Note:  CMS does not consider inaccurate data related to provider submission errors as a reason to review HOPE (or HIS), or claims data. CMS also does not consider data to be “inaccurate” because a provider did not make necessary corrections to the patient-level data prior to the Data Correction Deadline or corrections to claims data before CMS extracts them for measure calculation (this occurs at least 90 days after the last discharge date in the reporting period). CMS considers a measure score accurate when based on the patient-level data HOPE (or HIS), and claims data that were in our system at the time the quality measure was calculated. CMS encourages providers to review and correct their HOPE (or HIS) data before the Data Submission Deadline, and to submit accurate and timely claims.

To request a CMS review, hospices must follow the process outlined under Procedures for Requesting CMS’ Review of data during the Preview Period, as described below.

Questions related to public reporting, other than requests for a CMS review, should be directed to the Hospice Quality Help Desk at HospiceQualityQuestions@cms.hhs.gov.

Data Correction Policy

Per the HQRP policy, providers may make changes to their patient-level HOPE data for up to 24 months after the target date on any given HOPE record. However, any modifications submitted on or after the Hospice Provider Preview Report Data Correction Deadline are only reflected in subsequent Provider Preview Reports and the Compare tool refreshes. These changes will not affect the current Provider Preview Report or its associated Compare tool refresh. CMS encourages providers to review the Hospice Public Reporting Key Dates table on the HQRP Public Reporting: Key Dates for Providers webpage.

 

Procedures for Requesting CMS’ Review of data during the Preview Period:

CMS encourages providers to review the data provided in their hospices’ Provider Preview Reports. If a provider disagrees with the quality measure results (denominator or another quality metric) contained within their report, they may request a review of the calculations by CMS. To make a request, providers must adhere to the process outlined below:

  • Submit requests during the 30-day preview period.
    • The 30-day period begins on the day the Provider Preview Reports are available in the iQIES folders through 11:59:59 p.m. PST on day 30 of the preview period.
    • NOTE: CMS will not accept any requests for review of measure results that are submitted after the posted deadline, which falls on the last day of the preview period.
  • Submit requests to CMS via email:
    • Subject line should include:
      • “[Provider Name], Hospice Public Reporting Request for Review of Measure Results.”
      • The Hospice CMS Certification Number (CCN)

Subject line example: St. Mary’s Hospice and Home Care, Hospice Public Reporting Request for Review of Measure Results, [Insert 6 digit CCN].

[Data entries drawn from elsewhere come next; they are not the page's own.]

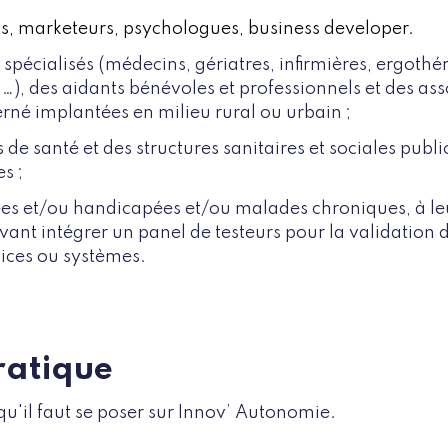
ts, marketeurs, psychologues, business developer.
 spécialisés (médecins, gériatres, infirmières, ergothé
 …), des aidants bénévoles et
professionnels et des ass
erné implantées en milieu rural ou urbain ;
de santé et des structures sanitaires et sociales public
s ;
es et/ou handicapées et/ou malades chroniques, à le
ant intégrer un panel de testeurs pour la validation d
ices ou systèmes.
ratique
qu'il faut se poser sur Innov’ Autonomie.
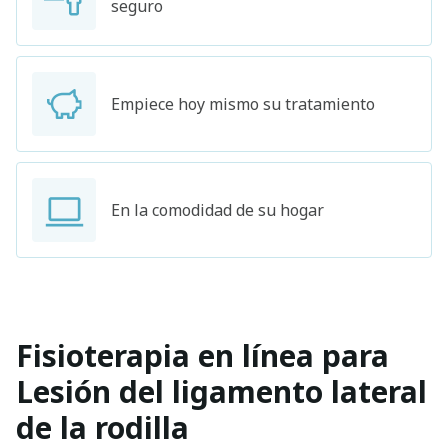
seguro
Empiece hoy mismo su tratamiento
En la comodidad de su hogar
Fisioterapia en línea para
Lesión del ligamento lateral
de la rodilla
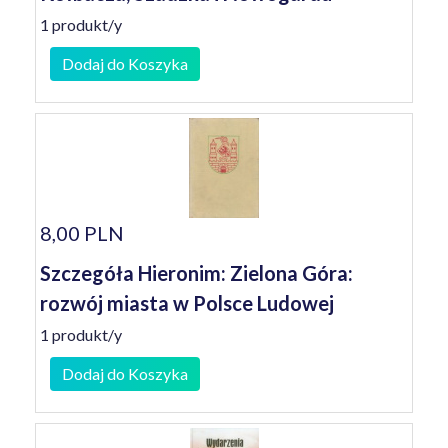
1 produkt/y
Dodaj do Koszyka
8,00 PLN
Szczegóła Hieronim: Zielona Góra:
rozwój miasta w Polsce Ludowej
1 produkt/y
Dodaj do Koszyka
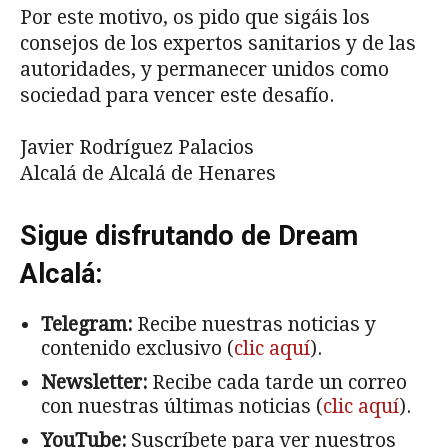
Por este motivo, os pido que sigáis los
consejos de los expertos sanitarios y de las
autoridades, y permanecer unidos como
sociedad para vencer este desafío.
Javier Rodríguez Palacios
Alcalá de Alcalá de Henares
Sigue disfrutando de Dream
Alcalá:
Telegram:
Recibe nuestras noticias y
contenido exclusivo (
clic aquí
).
Newsletter:
Recibe cada tarde un correo
con nuestras últimas noticias (
clic aquí
).
YouTube:
Suscríbete para ver nuestros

  • Send to the following email address: HospicePRquestions@cms.hhs.gov.
  • Request MUST include ALL of the following information:
    • Hospice CMS Certification Number (CCN)
    • Hospice Agency Name and Mailing Address
    • CEO or CEO-designated representative contact information. Include:
      • name, email address, telephone number, and physical mailing address
    • Supporting Information:
    • Support the belief that the data contained within your hospice’s Preview Report is erroneous, including, but not limited to, all HOPE, HIS, or claims-based quality measures affected, and aspects of quality measures affected (e.g., denominator or quality metric)

Requests that include protected health information (PHI) or other Health Insurance Portability and Accountability Act (HIPAA) violations or those submitted by any other means will NOT be reviewed by CMS.

  • An email confirmation receipt will be sent to the contact person named above.
  • Providers may receive a request for additional information to enable CMS to fully evaluate the issue.
  • For information about Key dates, visit the Public Reporting: Key Dates for Providers webpage.